De andere route is meer samenwerking en gedeelde informatie. Nationale politiediensten en cyberbeveiligingsbedrijven die gezamenlijk op onderzoek gaan. Een verenigde gemeenschap die een vuist maakt tegen cyberdreigingen. Een vuist die zich niet door landsgrenzen laat beperken. Zo’n open gemeenschap vormt een vruchtbare voedingsbodem voor een levendige, concurrerende cybersecurity-industrie die zorgt voor meer technologische ontwikkeling en daardoor meer bescherming waar iedereen baat bij heeft.

Zo verklaarde IBM op een RSA-conferentie dat het aangaan van cybersecurity-uitdagingen risicovolle acties vereist die niet gedragen kunnen worden door één bedrijf. RSA zelf (een beveiligingsbedrijf in handen van Dell, nvdr) bevestigde dit: “We zullen ook moeten samenwerken met mensen en bedrijven buiten onze eigen organisatie”. Dat geldt ook voor overheden. Zij moeten samenwerken met elkaar en met het bedrijfsleven. Met het doel dreigingsinformatie en technische kennis met elkaar te delen.

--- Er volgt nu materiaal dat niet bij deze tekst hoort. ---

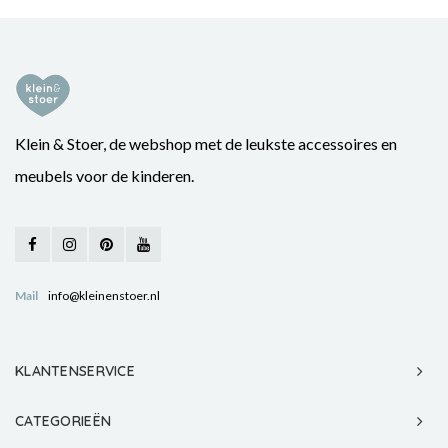
Klein & Stoer, de webshop met de leukste accessoires en
meubels voor de kinderen.
Mail
info@kleinenstoer.nl
KLANTENSERVICE
CATEGORIEËN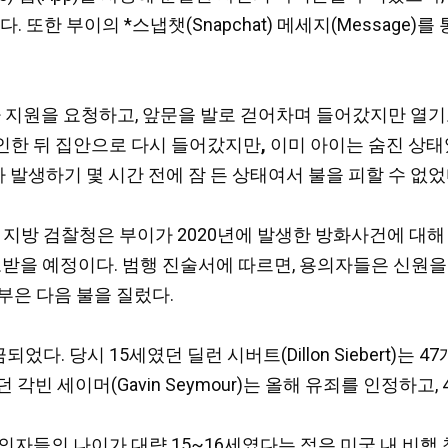
. 또한 부이의 *스냅챗(Snapchat) 메세지(Message
가 지원을 요청하고, 앞문을 발로 걷어차며 들어갔지만 열기로
확인한 뒤 집안으로 다시 들어갔지만
,
이미 아이는 숨진 상태
 발생하기 몇 시간 전에 잠 든 상태여서 불을 피할 수 없었
er) 지방 검찰청은 부이가 2020년에 발생한 방화사건에 
고받을 예정이다. 범행 진술서에 따르면, 용의자들은 신원을 
 부은 다음 불을 질렀다.
다. 당시 15세였던 딜런 시버트(Dillon Siebert)는
각빈 세이머(Gavin Seymour)는 올해 유죄를 인정하고,
의자들의 나이가 대략 15~16세였다는 점은 미국 내 비행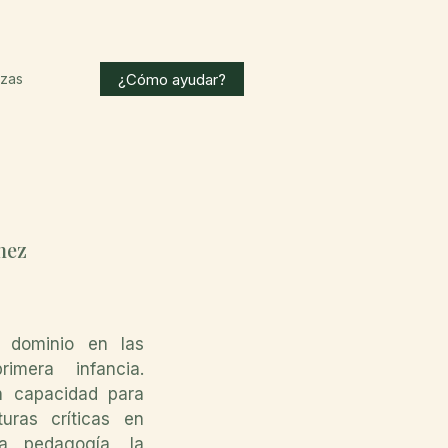
¿Cómo ayudar?
nzas
nez
 dominio en las
imera infancia.
n capacidad para
turas críticas en
a pedagogía, la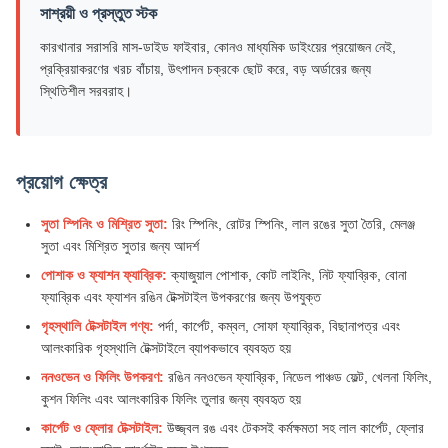
সাশ্রয়ী ও প্রস্তুত স্টক
কারখানার সরাসরি মাস-ডাইড ফাইবার, কোনও মাধ্যমিক ডাইংয়ের প্রয়োজন নেই,
প্রক্রিয়াকরণের খরচ বাঁচায়, উৎপাদন চক্রকে ছোট করে, বড় অর্ডারের জন্য
স্থিতিশীল সরবরাহ।
প্রয়োগ ক্ষেত্র
সুতা স্পিনিং ও মিশ্রিত সুতা:
রিং স্পিনিং, রোটর স্পিনিং, লাল রঙের সুতা তৈরি, মেলঞ্জ
সুতা এবং মিশ্রিত সুতার জন্য আদর্শ
পোশাক ও ফ্যাশন ফ্যাব্রিক:
ক্যাজুয়াল পোশাক, কোট লাইনিং, নিট ফ্যাব্রিক, বোনা
ফ্যাব্রিক এবং ফ্যাশন রঙিন টেক্সটাইল উপকরণের জন্য উপযুক্ত
গৃহস্থালি টেক্সটাইল পণ্য:
পর্দা, কার্পেট, কম্বল, সোফা ফ্যাব্রিক, বিছানাপত্র এবং
আলংকারিক গৃহস্থালি টেক্সটাইলে ব্যাপকভাবে ব্যবহৃত হয়
ননওভেন ও ফিলিং উপকরণ:
রঙিন ননওভেন ফ্যাব্রিক, নিডেল পাঞ্চড ফেল্ট, খেলনা ফিলিং,
কুশন ফিলিং এবং আলংকারিক ফিলিং তুলার জন্য ব্যবহৃত হয়
কার্পেট ও ফ্লোর টেক্সটাইল:
উজ্জ্বল রঙ এবং টেকসই কর্মক্ষমতা সহ লাল কার্পেট, ফ্লোর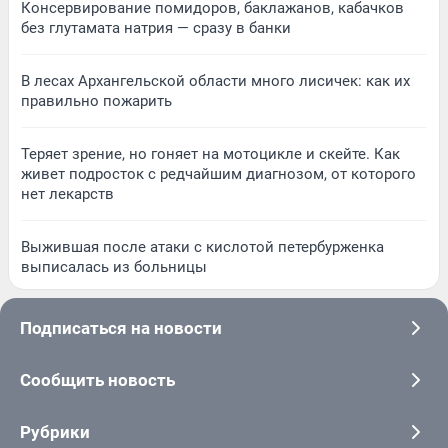
Консервирование помидоров, баклажанов, кабачков
без глутамата натрия — сразу в банки
В лесах Архангельской области много лисичек: как их
правильно пожарить
Теряет зрение, но гоняет на мотоцикле и скейте. Как
живет подросток с редчайшим диагнозом, от которого
нет лекарств
Выжившая после атаки с кислотой петербурженка
выписалась из больницы
Подписаться на новости
Сообщить новость
Рубрики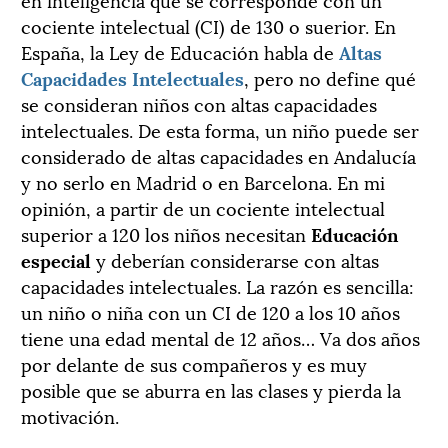
cociente intelectual (CI) de 130 o suerior. En
España, la Ley de Educación habla de
Altas
Capacidades Intelectuales
, pero no define qué
se consideran niños con altas capacidades
intelectuales. De esta forma, un niño puede ser
considerado de altas capacidades en Andalucía
y no serlo en Madrid o en Barcelona. En mi
opinión, a partir de un cociente intelectual
superior a 120 los niños necesitan
Educación
especial
y deberían considerarse con altas
capacidades intelectuales. La razón es sencilla:
un niño o niña con un CI de 120 a los 10 años
tiene una edad mental de 12 años… Va dos años
por delante de sus compañeros y es muy
posible que se aburra en las clases y pierda la
motivación.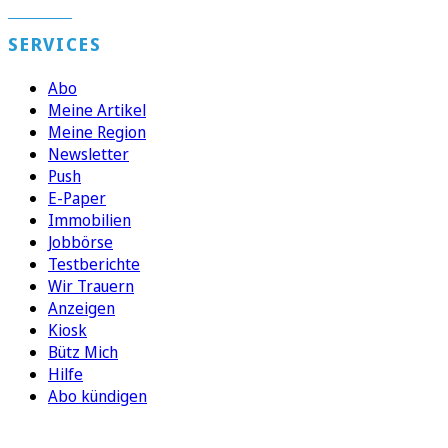
SERVICES
Abo
Meine Artikel
Meine Region
Newsletter
Push
E-Paper
Immobilien
Jobbörse
Testberichte
Wir Trauern
Anzeigen
Kiosk
Bütz Mich
Hilfe
Abo kündigen
FOLGEN SIE UNS
ENTDECKEN SIE UNSERE APP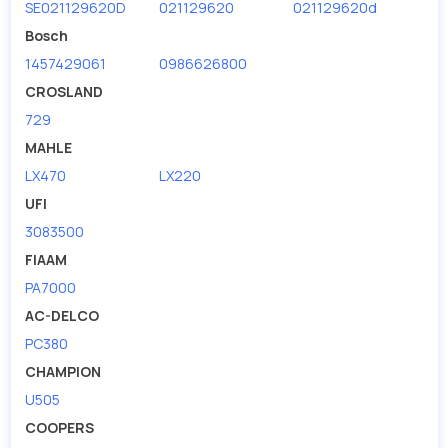
SE021129620D
021129620
021129620d
Bosch
1457429061
0986626800
CROSLAND
729
MAHLE
LX470
LX220
UFI
3083500
FIAAM
PA7000
AC-DELCO
PC380
CHAMPION
U505
COOPERS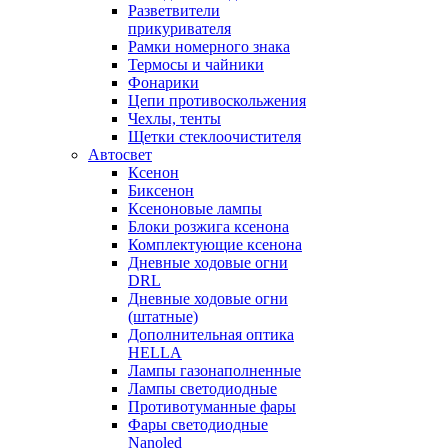
Разветвители
прикуривателя
Рамки номерного знака
Термосы и чайники
Фонарики
Цепи противоскольжения
Чехлы, тенты
Щетки стеклоочистителя
Автосвет
Ксенон
Биксенон
Ксеноновые лампы
Блоки розжига ксенона
Комплектующие ксенона
Дневные ходовые огни
DRL
Дневные ходовые огни
(штатные)
Дополнительная оптика
HELLA
Лампы газонаполненные
Лампы светодиодные
Противотуманные фары
Фары светодиодные
Nanoled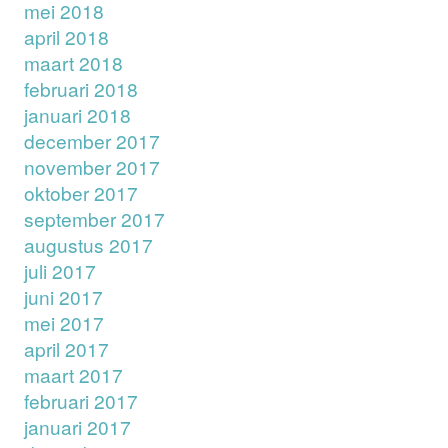
mei 2018
april 2018
maart 2018
februari 2018
januari 2018
december 2017
november 2017
oktober 2017
september 2017
augustus 2017
juli 2017
juni 2017
mei 2017
april 2017
maart 2017
februari 2017
januari 2017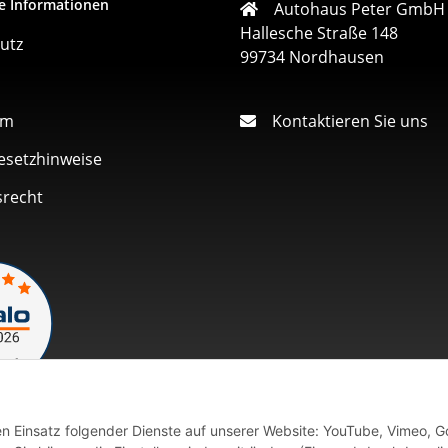
e Informationen
Autohaus Peter GmbH
Hallesche Straße 148
utz
99734 Nordhausen
um
Kontaktieren Sie uns
esetzhinweise
srecht
den Einsatz folgender Dienste auf unserer Website: YouTube, Vimeo, G
Vertrag widerrufen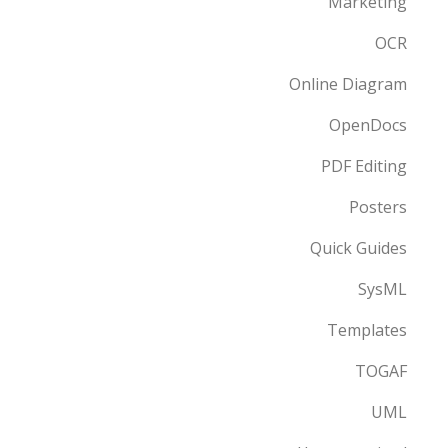
Marketing
OCR
Online Diagram
OpenDocs
PDF Editing
Posters
Quick Guides
SysML
Templates
TOGAF
UML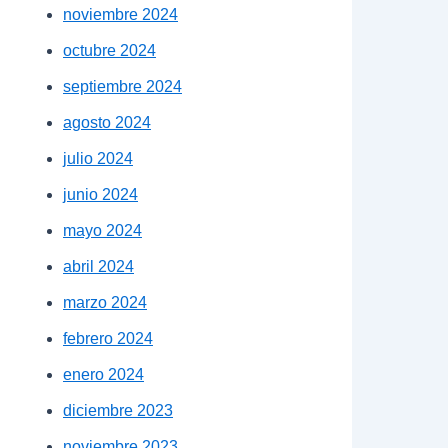
noviembre 2024
octubre 2024
septiembre 2024
agosto 2024
julio 2024
junio 2024
mayo 2024
abril 2024
marzo 2024
febrero 2024
enero 2024
diciembre 2023
noviembre 2023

Uiteraard brengt dat risico’s met zich. Zolang dat op een verantwoorde manier gebeurt, zijn deze risico’s echter kleiner dan wat de route van versnippering en isolatie meebrengt. Landen zijn te veel op zichzelf aangewezen in een onlinewereld waar cybercriminelen zich niet door landsgrenzen laten tegenhouden. Meer cybercriminaliteit leidt tot hogere kosten. Zowel bedrijven als overheidsinstanties zullen hun verliezen moeten compenseren. Protectionisme betekent ook minder concurrentie, onze motor van innovatie.

Bedrijven moeten het lef hebben om inzage te geven in softwarebroncodes en meer van elkaar te leren. Dat is beter voor de burger en de bedrijven zelf. Wat houdt ons nog tegen om de cyberwereld te redden?